1971 sind wir dann nach Gauting, in den Schlosspark umgezogen. 1972 standen Kommunal-Wahlen an. SPD-Ortsvorsitzende war damals die Theologin Hannelore W. Der OV war sehr aktiv. In diesem Zusammenhang hatte der Gemeinderat Peter B. Strategieüberlegungen ausgearbeitet, die davon ausgingen, dass möglichst in jedem Ortsteil bzw. Quartier jemand für den Gemeinderat 1972 aufgestellt werden sollte. Der Gemeinderat umfasste 24 Sitze.

In Gauting brodelte es, weil 1972 Babyboomer eingeschult wurden und die Klassen erst ab 55 Schülern geteilt wurden. Unser jüngster Sohn gehörte zu diesem Jahrgang. Deshalb habe ich mich gleich in der Initiative „Für kleine Klassen“ engagiert.

Im Schlosspark, mit seinen 265 Wohneinheiten, wohnten vor allem Neuzuzügler, die auch viele Kinder mitbrachten. Ich wurde also für diesen Bereich aufgestellt und ging mit Georg K.-A. Klinkenputzen. Wir beide wurden sehr liebenswürdig empfangen und angehört. Georg war aber auch eine imposante Erscheinung.

Worauf ich nicht gefasst war: ich bekam auch böse Briefe, vorwiegend in Sütterlin-Schrift, in denen mir empfohlen wurde, möglichst schnell zu verschwinden.

Hannelore W. und ich waren als Hausfrauen zeitlich nicht so eingeschränkt, wir schleppten ständig einen Tisch und einen Sonnenschirm durch die Gegend und verteilten Unterlagen.
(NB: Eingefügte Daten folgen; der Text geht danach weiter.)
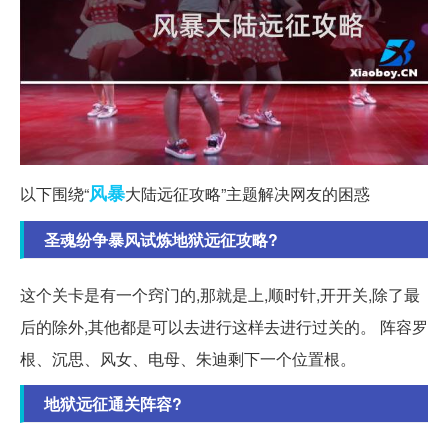
风暴
以下围绕“
大陆远征攻略”主题解决网友的困惑
圣魂纷争暴风试炼地狱远征攻略?
这个关卡是有一个窍门的,那就是上,顺时针,开开关,除了最
后的除外,其他都是可以去进行这样去进行过关的。 阵容罗
根、沉思、风女、电母、朱迪剩下一个位置根。
地狱远征通关阵容?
Den Einzug in den Gemeinderat schaffte ich zwar nicht auf Anhieb, aber ich war die erste Ersatzfrau, und als eine Genossin wegzog, rückte ich bald in den Gemeinderat nach. Außerdem wurde ich Mitglied im SPD-Kreisvorstand. 1971 war ich bereits zur AWO-Ortsvorsitzenden gewählt worden und richtete in der Funktion den Gautinger Seniorentreff ein, der 1974 eröffnet wurde und heute noch besteht.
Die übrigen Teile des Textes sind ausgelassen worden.